2013 — 24 April: Wednesday

One of the extras on last night's "A Room with a View" was an excellent 26-minute BBC obituary (originally broadcast on 14 July 1970) of EM Forster featuring inter alia Lord Annan, Frank Kermode, George Steiner, Richard Marquand1 and Christopher Isherwood all expertly stitched together by a chap I'd never heard of (James Mossman). It stood in stark (and fascinating) intellectual contrast to the more recognisably-modern style of clips from a couple of BBC breakfast chat shows of 1986 in which Simon Callow and Daniel Day-Lewis were clearly trotting around on the "film promotion" sofa interview circuit. Since I didn't have any access to TV in 1970, and have never got into the habit of watching any breakfast shows, I was — like Oliver Sacks' anthropologist from Mars — rivetted.

I do not believe in Belief, but this is an Age of Faith, and there are so many militant creeds that, in self-defence, one has to formulate a creed of one's own. Tolerance, good temper, and sympathy are no longer enough in a world which is rent by religious and racial persecution, in a world where ignorance rules and science, who ought to have ruled, plays the subservient pimp.

Date: 1940s


Rather prescient words, I thought, from a wartime essay by Forster called "What I believe." [Pause] On with my own breakfast show. It's distinctly cooler this morning, so far...

Monsieur Le Crockpot is stuffed, and embarked on his next thermal journey. The wheelie bin guys have, erm, bin and gone. And I'm listening to an interesting account of the Panama Canal. They're building new, bigger, locks for new, bigger, ships. A lock 2km long (in a seismic area) is quite a proposition. (Link.)

My OCR software...

... is doing its best to convince me my PC is not a finite state machine. While scanning my CD artwork, I generally try to use the track listings as printed on the sleeve. Occasionally2 these are printed either stupidly small, or in stupid colours, or both, or using stupid fonts, or too stupidly well-concealed among a thicket of 'arty' graphics that the text is basically illegible. (I am not now, nor ever was, a fan of the "New Typography". I regard it with the same low regard I have for almost all the punk music that originated at much the same time.)

"Plan B" in such cases uses Windows Explorer to list the "Details" view of the tracks from my MP3 rips3 then the "Snipping Tool" to capture this and save temporarily as a Jpeg for feeding straight to my trusty Omnipage 18 to turn into simple ASCII text for importing into my Xara graphics program. Simple enough for almost any child of five years or more these days, I fear.
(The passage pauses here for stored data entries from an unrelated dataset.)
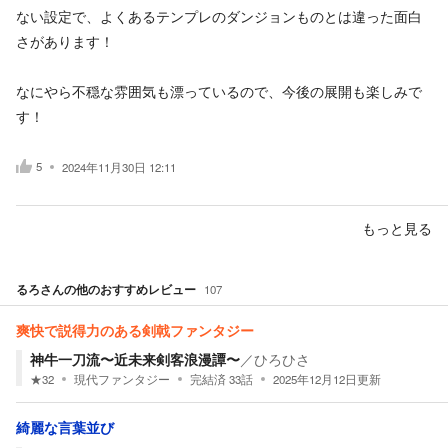
ない設定で、よくあるテンプレのダンジョンものとは違った面白
さがあります！
なにやら不穏な雰囲気も漂っているので、今後の展開も楽しみで
す！
5
2024年11月30日 12:11
もっと見る
るろ
さんの他のおすすめレビュー
107
爽快で説得力のある剣戟ファンタジー
神牛一刀流〜近未来剣客浪漫譚〜
／
ひろひさ
★
32
現代ファンタジー
完結済
33
話
2025年12月12日
更新
綺麗な言葉並び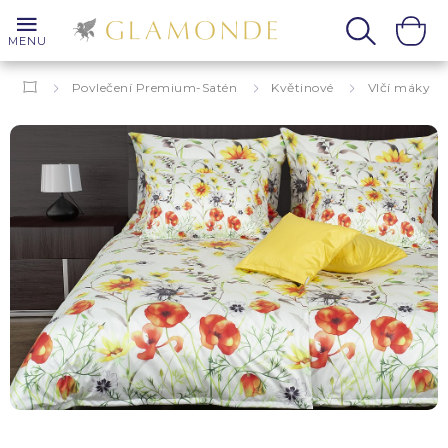
MENU
Povlečení Premium-Satén
Květinové
Vlčí máky
Mohn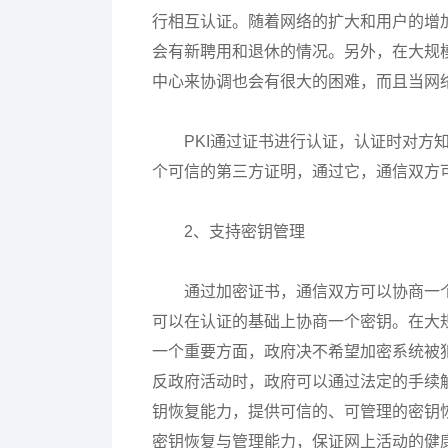
行相互认证。随着网络的扩大和用户的增
会有新聘用和退休的情况。另外，在大规
中心来协调也会有很大的困难，而且当网
PKI通过证书进行认证，认证时对方
个可信的第三方证明，通过它，通信双方
2、支持密钥管理
通过加密证书，通信双方可以协商一
可以在认证的基础上协商一个密钥。在大
一个重要方面，政府决不希望加密系统被
反政府活动时，政府可以通过法定的手续解
钥恢复能力，提供可信的、可管理的密钥恢
密钥恢复与管理能力，保证网上活动的健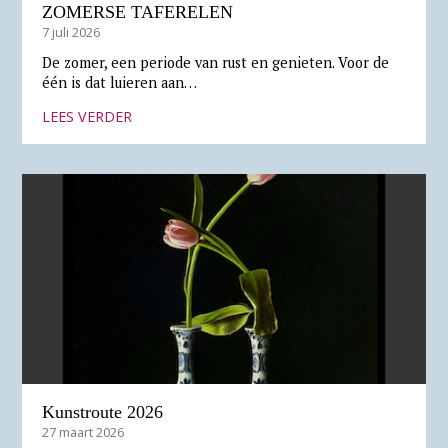
ZOMERSE TAFERELEN
7 juli 2026
De zomer, een periode van rust en genieten. Voor de
één is dat luieren aan…
LEES VERDER
Kunstroute 2026
27 maart 2026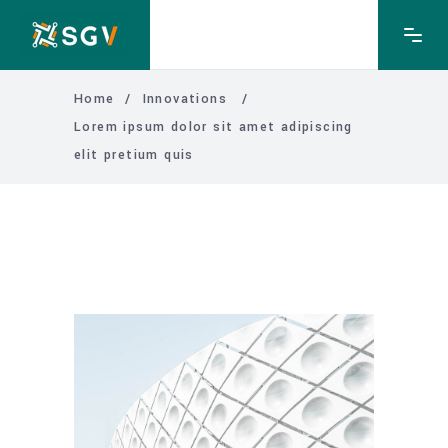
Home
/
Innovations
/
Lorem ipsum dolor sit amet adipiscing
elit pretium quis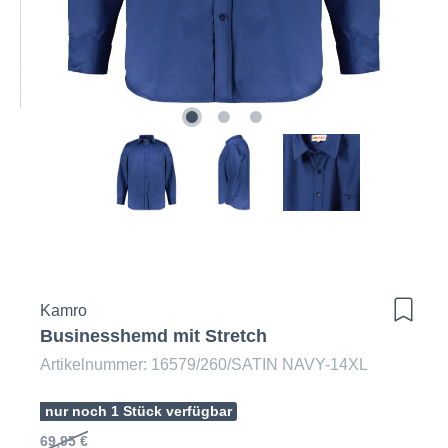
Kamro
Businesshemd mit Stretch
Artikelnummer: 16579/260/SATIN NAVY-14XL
nur noch 1 Stück verfügbar
69,95 €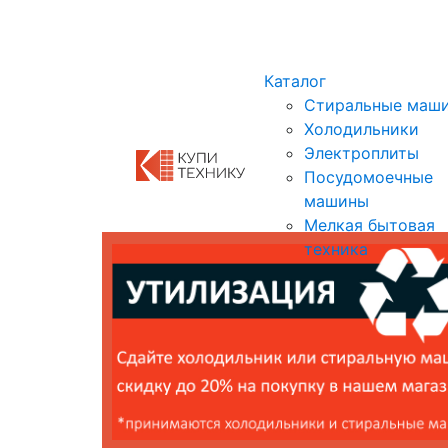
Показать адреса магазинов
Каталог
Стиральные маш
Холодильники
Электроплиты
Посудомоечные
машины
Мелкая бытовая
техника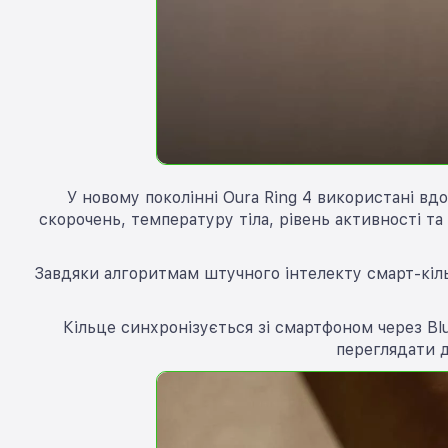
У новому поколінні Oura Ring 4 використані вд
скорочень, температуру тіла, рівень активності т
Завдяки алгоритмам штучного інтелекту смарт-кіль
Кільце синхронізується зі смартфоном через Bl
переглядати д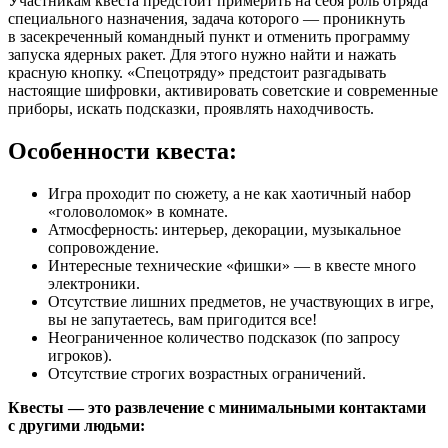
Участникам квеста предстоит примерить на себя роль отряда
специального назначения, задача которого — проникнуть
в засекреченный командный пункт и отменить программу
запуска ядерных ракет. Для этого нужно найти и нажать
красную кнопку. «Спецотряду» предстоит разгадывать
настоящие шифровки, активировать советские и современные
приборы, искать подсказки, проявлять находчивость.
Особенности квеста:
Игра проходит по сюжету, а не как хаотичный набор
«головоломок» в комнате.
Атмосферность: интерьер, декорации, музыкальное
сопровождение.
Интересные технические «фишки» — в квесте много
электроники.
Отсутствие лишних предметов, не участвующих в игре,
вы не запутаетесь, вам пригодится все!
Неограниченное количество подсказок (по запросу
игроков).
Отсутствие строгих возрастных ограничений.
Квесты — это развлечение с минимальными контактами
с другими людьми: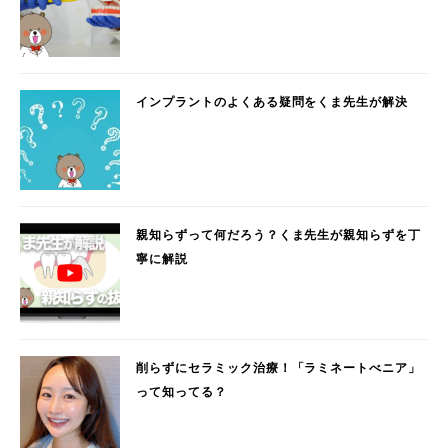
インプラントのよくある疑問をくま先生が解決
親知らずって何だろう？くま先生が親知らずを丁
寧に解説
削らずにセラミック治療！「ラミネートべニア」
って知ってる？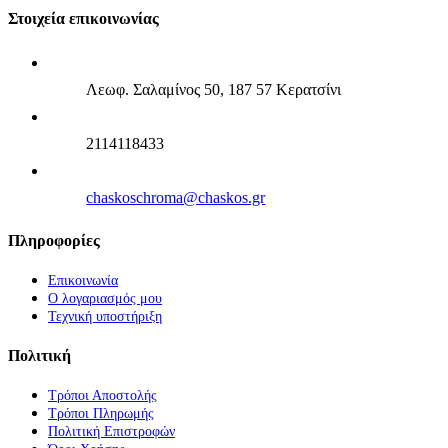
Στοιχεία επικοινωνίας
Λεωφ. Σαλαμίνος 50, 187 57 Κερατσίνι
2114118433
chaskoschroma@chaskos.gr
Πληροφορίες
Επικοινωνία
Ο λογαριασμός μου
Τεχνική υποστήριξη
Πολιτική
Τρόποι Αποστολής
Τρόποι Πληρωμής
Πολιτική Επιστροφών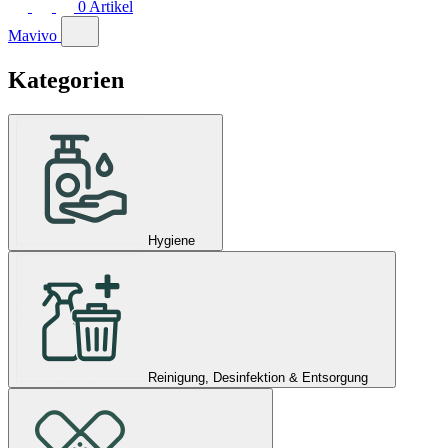
0
Artikel
Mavivo
Kategorien
Hygiene
Reinigung, Desinfektion & Entsorgung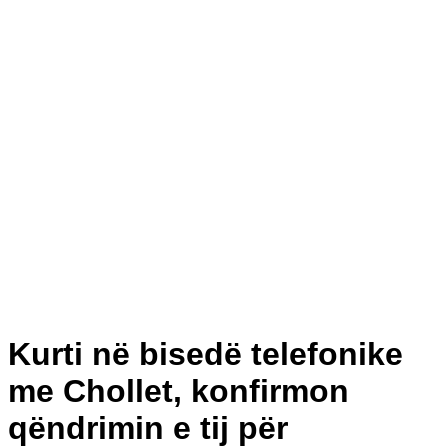
Kurti në bisedë telefonike
me Chollet, konfirmon
qëndrimin e tij për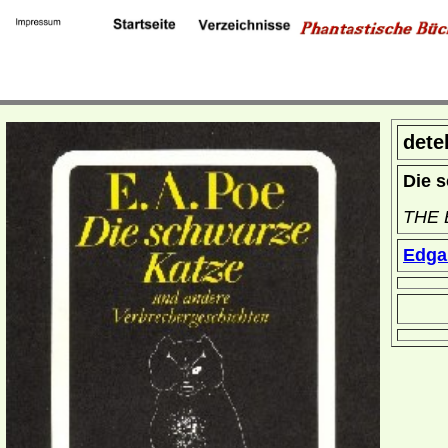
dete
Die 
THE 
Edga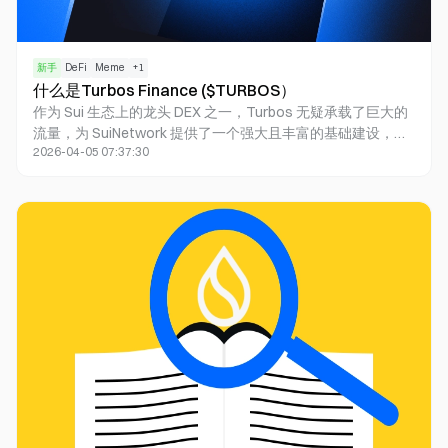
新手
DeFi
Meme
+
1
什么是Turbos Finance ($TURBOS）
作为 Sui 生态上的龙头 DEX 之一，Turbos 无疑承载了巨大的
流量，为 SuiNetwork 提供了一个强大且丰富的基础建设，不
2026-04-05 07:37:30
仅为用户提供回报率最大化，还为 Sui 链上的生态项目提供上
架和推广平台。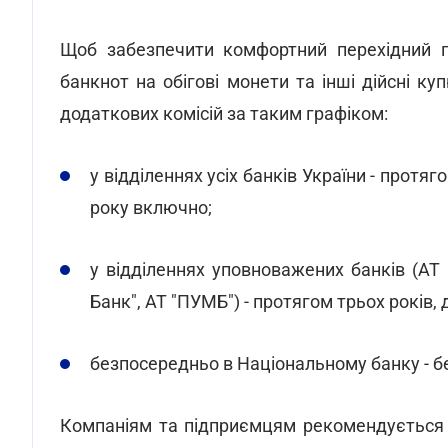
Щоб забезпечити комфортний перехідний пе
банкнот на обігові монети та інші дійсні 
додаткових комісій за таким графіком:
у відділеннях усіх банків України - протя
року включно;
у відділеннях уповноважених банків (АТ
Банк", АТ "ПУМБ") - протягом трьох років,
безпосередньо в Національному банку - б
Компаніям та підприємцям рекомендується 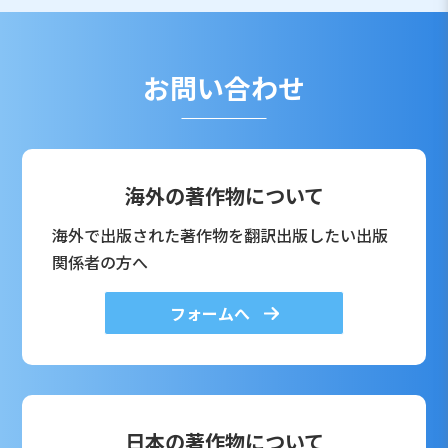
お問い合わせ
海外の著作物について
海外で出版された著作物を翻訳出版したい出版
関係者の方へ
フォームへ
日本の著作物について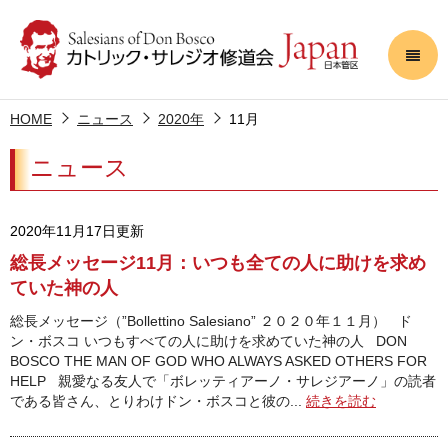
HOME
ニュース
2020年
11月
ニュース
2020年11月17日更新
総長メッセージ11月：いつも全ての人に助けを求め
ていた神の人
総長メッセージ（”Bollettino Salesiano” ２０２０年１１月） ド
ン・ボスコ いつもすべての人に助けを求めていた神の人 DON
BOSCO THE MAN OF GOD WHO ALWAYS ASKED OTHERS FOR
HELP 親愛なる友人で「ボレッティアーノ・サレジアーノ」の読者
である皆さん、とりわけドン・ボスコと彼の...
続きを読む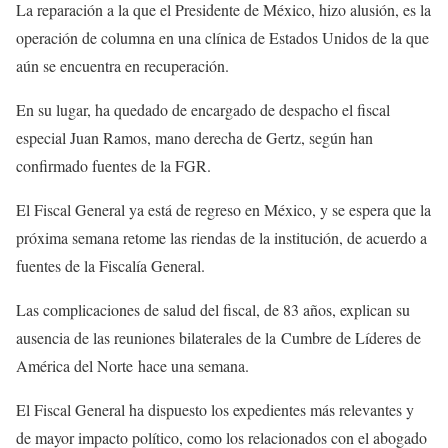
La reparación a la que el Presidente de México, hizo alusión, es la
operación de columna en una clínica de Estados Unidos de la que
aún se encuentra en recuperación.
En su lugar, ha quedado de encargado de despacho el fiscal
especial Juan Ramos, mano derecha de Gertz, según han
confirmado fuentes de la FGR.
El Fiscal General ya está de regreso en México, y se espera que la
próxima semana retome las riendas de la institución, de acuerdo a
fuentes de la Fiscalía General.
Las complicaciones de salud del fiscal, de 83 años, explican su
ausencia de las reuniones bilaterales de la
Cumbre de Líderes de
América del Norte hace una semana.
El Fiscal General ha dispuesto los expedientes más relevantes y
de mayor impacto político, como los relacionados con el abogado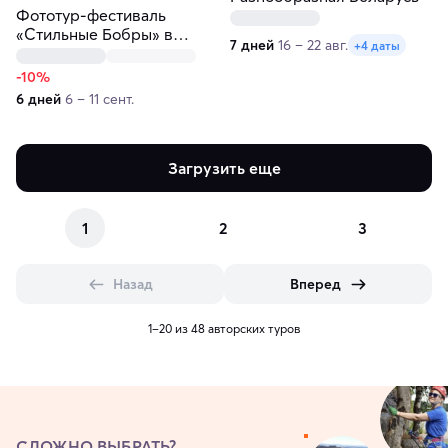
Фототур-фестиваль
«Стильные Бобры» в
7 дней
16 – 22 авг.
+4 даты
Беларуси
-10%
6 дней
6 – 11 сент.
Загрузить еще
1
2
3
Назад
Вперед
1–20 из 48 авторских туров
СЛОЖНО ВЫБРАТЬ?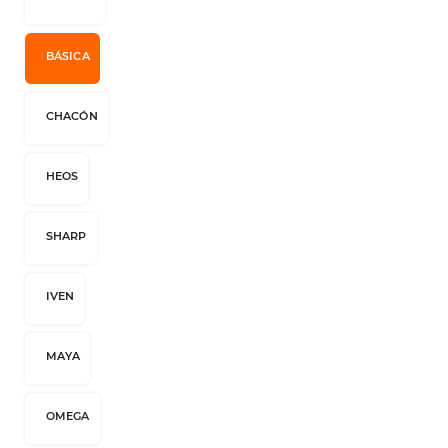
BÁSICA
CHACÓN
HEOS
SHARP
IVEN
MAYA
OMEGA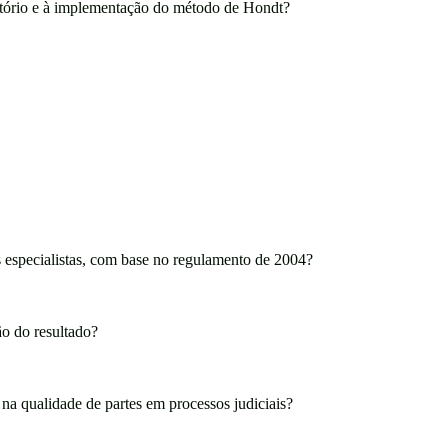
gatório e à implementação do método de Hondt?
os especialistas, com base no regulamento de 2004?
ão do resultado?
na qualidade de partes em processos judiciais?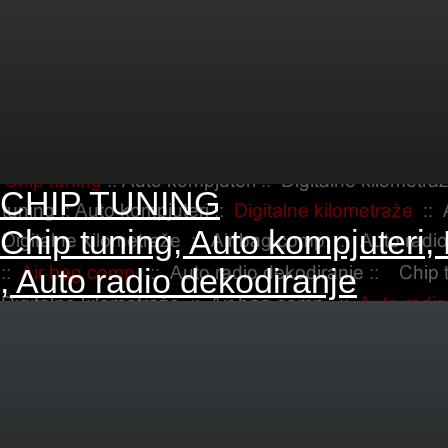
CHIP TUNING
Chip tuning, Auto kompjuteri,
, Auto radio dekodiranje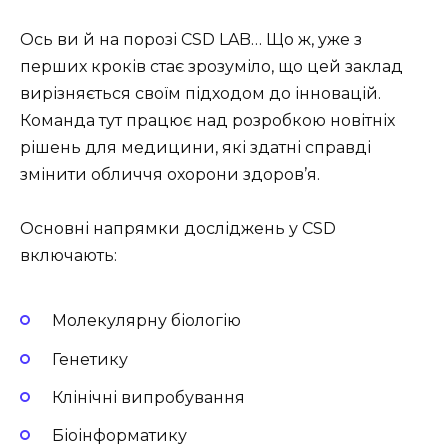
Ось ви й на порозі CSD LAB… Що ж, уже з
перших кроків стає зрозуміло, що цей заклад
вирізняється своїм підходом до інновацій.
Команда тут працює над розробкою новітніх
рішень для медицини, які здатні справді
змінити обличчя охорони здоров’я.
Основні напрямки досліджень у CSD
включають:
Молекулярну біологію
Генетику
Клінічні випробування
Біоінформатику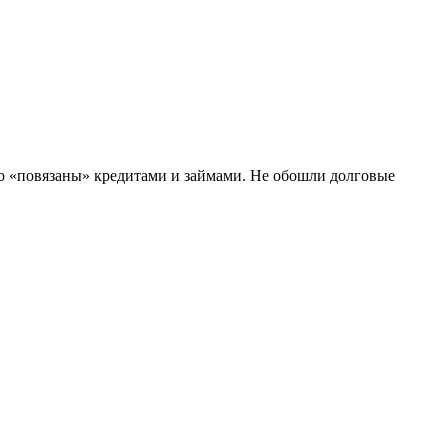
о «повязаны» кредитами и займами. Не обошли долговые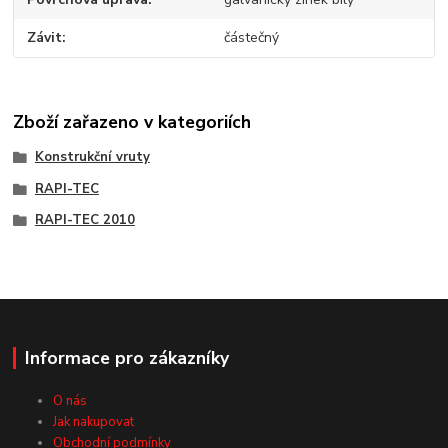
Závit
částečný
Zboží zařazeno v kategoriích
Konstrukční vruty
RAPI-TEC
RAPI-TEC 2010
Informace pro zákazníky
O nás
Jak nakupovat
Obchodní podmínky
About half the times I have to use "Plan B", Omnipage eats the digit "5" of the track number and turns it into the letter "S". Short of increasing the size of my entire desktop system fonts to give it a few more pixels to analyse, I don't see any way round this charmless glitch.

Suddenly...

... it's time to rein in the crockpot's journey, before the culinary perfection of my evening meal is — as it were — overshot. When I went out into the back garden earlier this afternoon to retrieve a doll flung over the fence by the young lady next door I noticed my tulips are finally all coming out to play. The ground is pretty well covered by primroses, too. They evidently self seed. Or self root. Or whatever the technical term for "spread like weeds" is. The ornamental cherry is blossoming, as is the pear tree. Even the vine is slowly waking up. It's becoming a fecund jungle out there once again, Christa!

Narrow escape

Having spotted in the small print the fact that my Spanish Bank was about to start taking a regular lump out of my account unless I pay in a regular lump each month I've just cunningly drained the dregs and boosted them over to my non-Spanish Bank. Now all I have to do is remember to tell them to close the account before the end of April. Such good fun.

  

Footnotes

1  That one took me by surprise, I admit. I dread to think what that says about me. I'm almost ashamed to admit that I first knew of Forster for his SF short story "The Machine Stops".
2  For the sort of reasons I suspect I could only ever understand by becoming a Media Studies / Graphic arts student.
3  Also an effective method of uncovering any CDs that have somehow escaped my ripping process!